In computing the leased asset obligation at the inception of the lease otherwise referred to as initial lease obligation recognition, one must determine the appropriate discounting rate to employ. Conventionally, there are two discounting rate bases; the rate of incremental borrowing normally within the easy reach of the person obliged to pay the lease finance obligations, and the implicit rate that can only be determined on the basis of its viability. The later rate is always pegged on the person leasing the equipment out.

The case presents both and the task of the accrual accounting is to employ the provisions of the globally recognised standards to determine the correct discounting rate to use. In paragraph 20, IAS 17, the standards provide that the correct discounting rate to be used in computing the leased asset obligation is the implicit rate unless it is impracticable to establish. The cases presents a situation that discounts the caveat since it says that the implicit rate of 10% was reliably and practicably easy to calculate (“IFRS Foundation” 2011, p. 81). Therefore, this is the point of deviation from the provisions of the globally recognised standards covering leases referred to earlier. The accrual accounting utilized the incremental rate of borrowing despite the fact that the implicit discounting rate was easy to determine as documented in the case.

Therefore the following section will document the correct mathematical and financial calculations and reporting provisions as concerns the details, using hypothetical data.

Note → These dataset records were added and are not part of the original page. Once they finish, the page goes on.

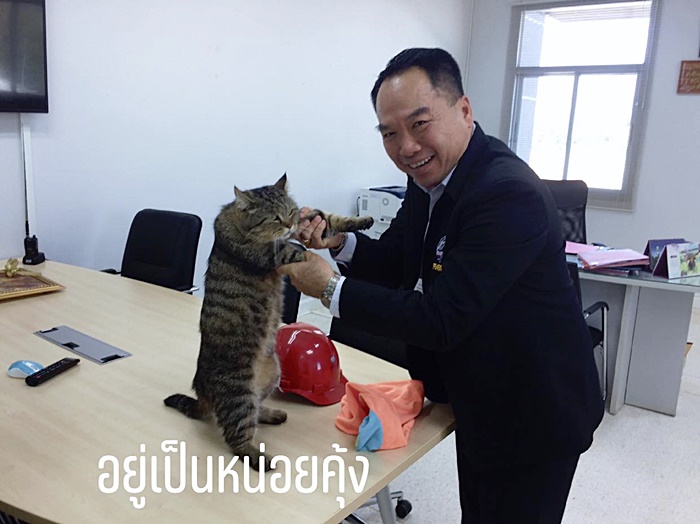 Identify the location of chair. This screenshot has height=524, width=700. (155, 231). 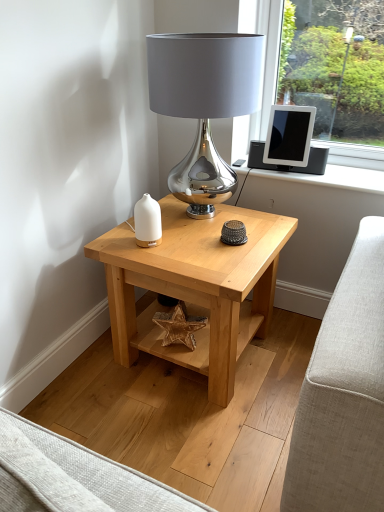 Where is `free space to the back side of white matte vase at center`? free space to the back side of white matte vase at center is located at coordinates (165, 226). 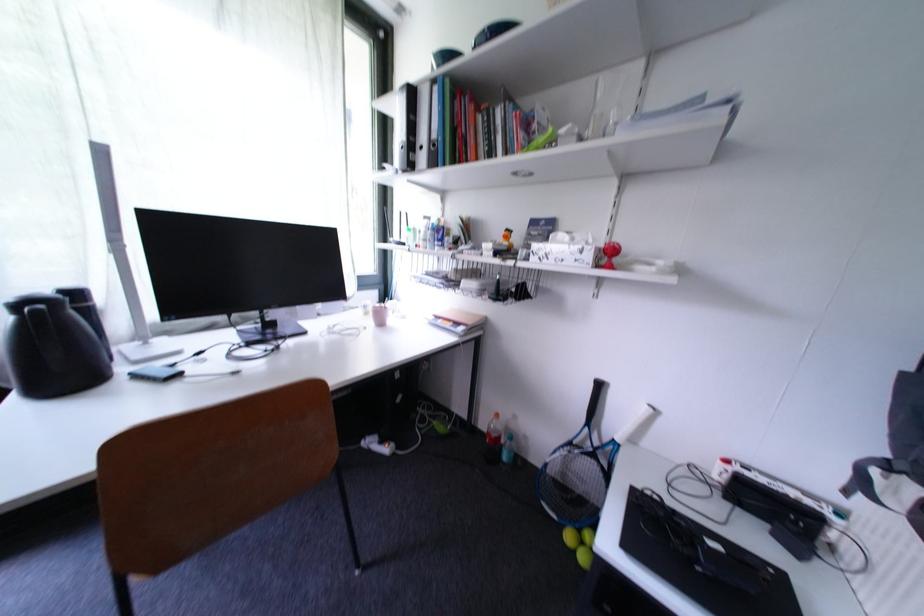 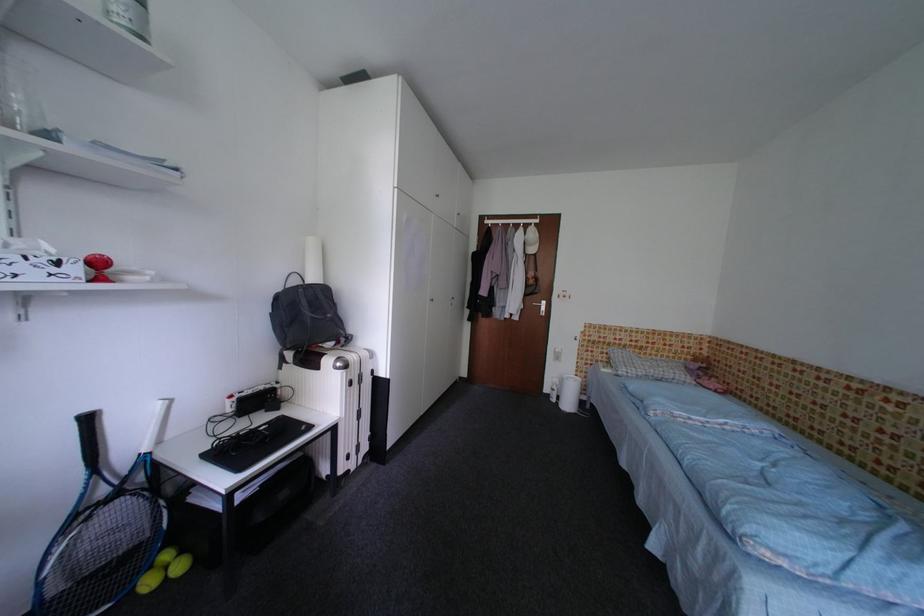 The point at (598,257) is marked in the first image. Where is the corresponding point in the second image?

(83, 272) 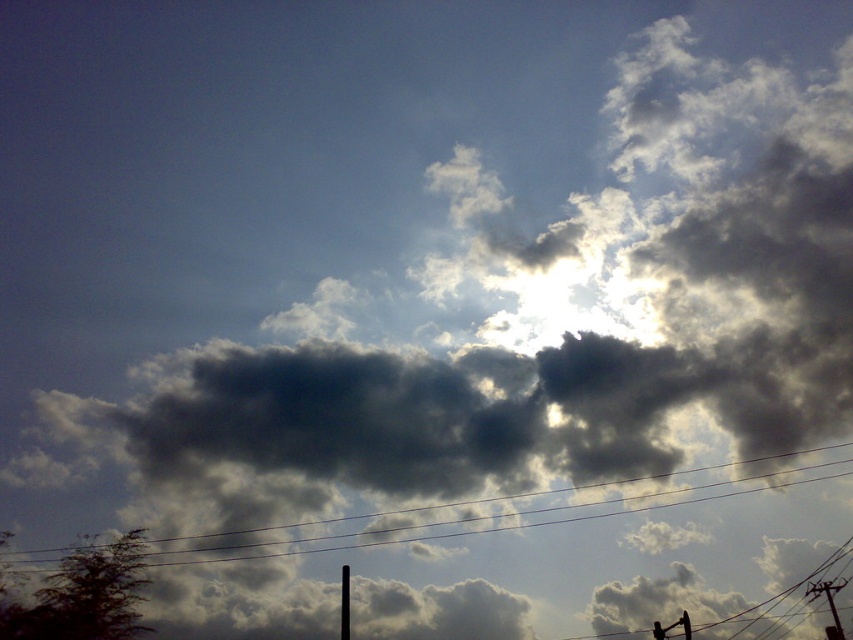 You are an electrician assessing the scene. You need to replace the thinner of the two objects between the black wire at center and the black metallic pole at lower center. Which object should you replace?

The black wire at center is wider than the black metallic pole at lower center. Therefore, the thinner object is the black metallic pole at lower center, which should be replaced.

You are a bird flying towards the black wire at center and the black metallic pole at lower center. Which object will you encounter first?

The black metallic pole at lower center is shorter than the black wire at center, so you will encounter the black metallic pole at lower center first because it is closer to you.

You are a bird flying in the sky scene. You see the black wire at center and the black metallic pole at lower center. Which object is higher from the ground?

The black wire at center is located above the black metallic pole at lower center, so the black wire at center is higher from the ground.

Minimum initial obligations considering the implicit discounting rate of 10%

= £100,000 x 2.4868

= £ 248,690. 

According to the U.K. GAAP, both answers would require a different direction only in terms of disclosing other items as stipulated in the U.K. GAAP.  Whereas the answers of both the senior and accrual accountings were significantly different only in reference to the lease analysis as described above, both cases omitted some key details that need to be disclosed in preparation of the financial statements of British Airways Company (ASC 2010, p.1). Therefore, the section below explores those pertinent details that were omitted especially considering that the lease was falling under the operation class of leases (“IFRS Foundation” 2011, p.57).

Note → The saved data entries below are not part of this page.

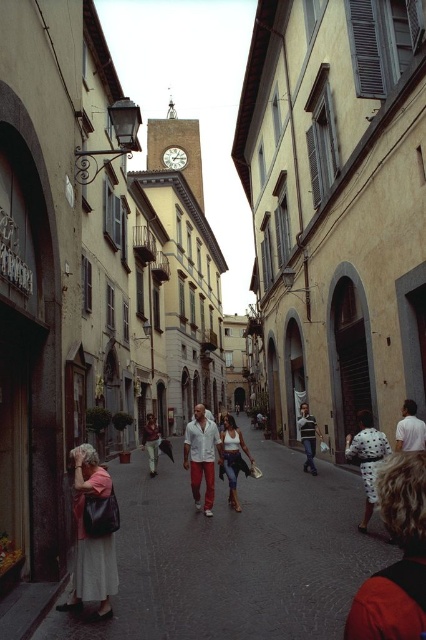 Question: Which point is farther to the camera?

Choices:
 (A) dotted fabric bag at center
 (B) white cotton shirt at center

Answer: (B)

Question: Which object appears farthest from the camera in this image?

Choices:
 (A) striped cotton shirt at center
 (B) white cotton shirt at right
 (C) dotted fabric bag at center

Answer: (A)

Question: Where is fluffy fur coat at lower right located in relation to matte white pants at center in the image?

Choices:
 (A) above
 (B) below

Answer: (A)

Question: Is white cotton dress at lower left bigger than dotted fabric bag at center?

Choices:
 (A) yes
 (B) no

Answer: (A)

Question: Does matte pink dress at lower left come in front of white cotton shirt at center?

Choices:
 (A) yes
 (B) no

Answer: (A)

Question: Which object appears farthest from the camera in this image?

Choices:
 (A) fluffy fur coat at lower right
 (B) striped cotton shirt at center
 (C) matte pink dress at lower left

Answer: (B) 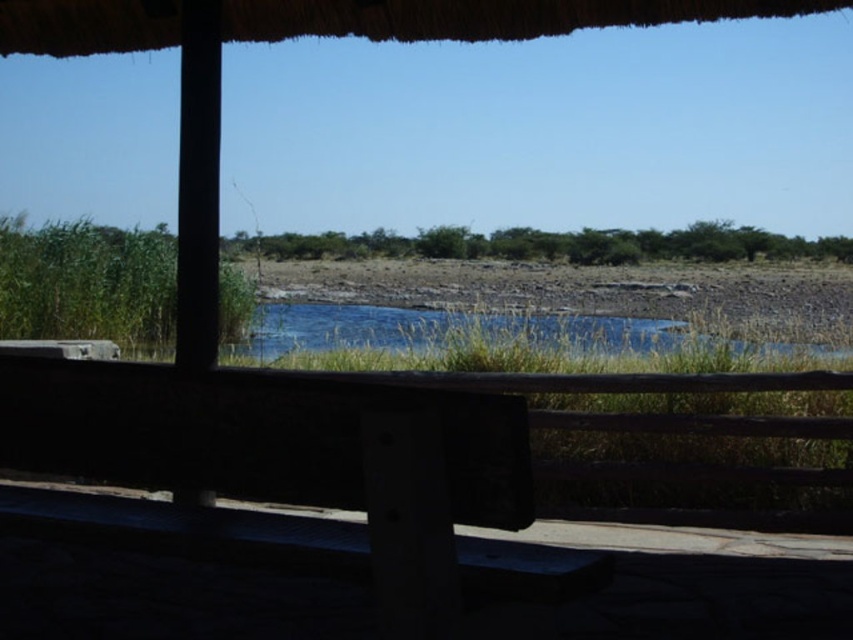 Based on the photo, you are sitting on the wooden bench at center and want to walk to the edge of the blue grassy river at center. Which direction should you move to reach the river?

In conclusion, according to ASC-80-05, the requirement in disclosing items, particularly in the case of a finance lease involves the British Airways Company in disclosing the following information; the future value of minimum lease payment in regard to operating leases that cannot be cancelled, in this position for four years (ASC 2011, p.1), the future value of minimum sublease income intended to be attained in non-cancellable sublease at the conclusion of the reporting period, both rental and sublease income identified as an expense at the time, with different amounts of minimum lease payments (ASC-840-10-25 (d)), contingent rents as well as sublease payment and a detailed explanation of the lessee’s significant leasing agreements which include the grounds on which there is the establishment of contingent rent payable (“IFRS Foundation” 2011, p.63); the reality of conditions of renewing or buying opportunities and escalating clauses; as well as limitations set by lease arrangements including the ones relating to dividends, additional indebtedness and other leasing (“FASB Accounting Standards Codification” 2011, p.1). In this regard, accrual accounting is also relevant in accounting for leases.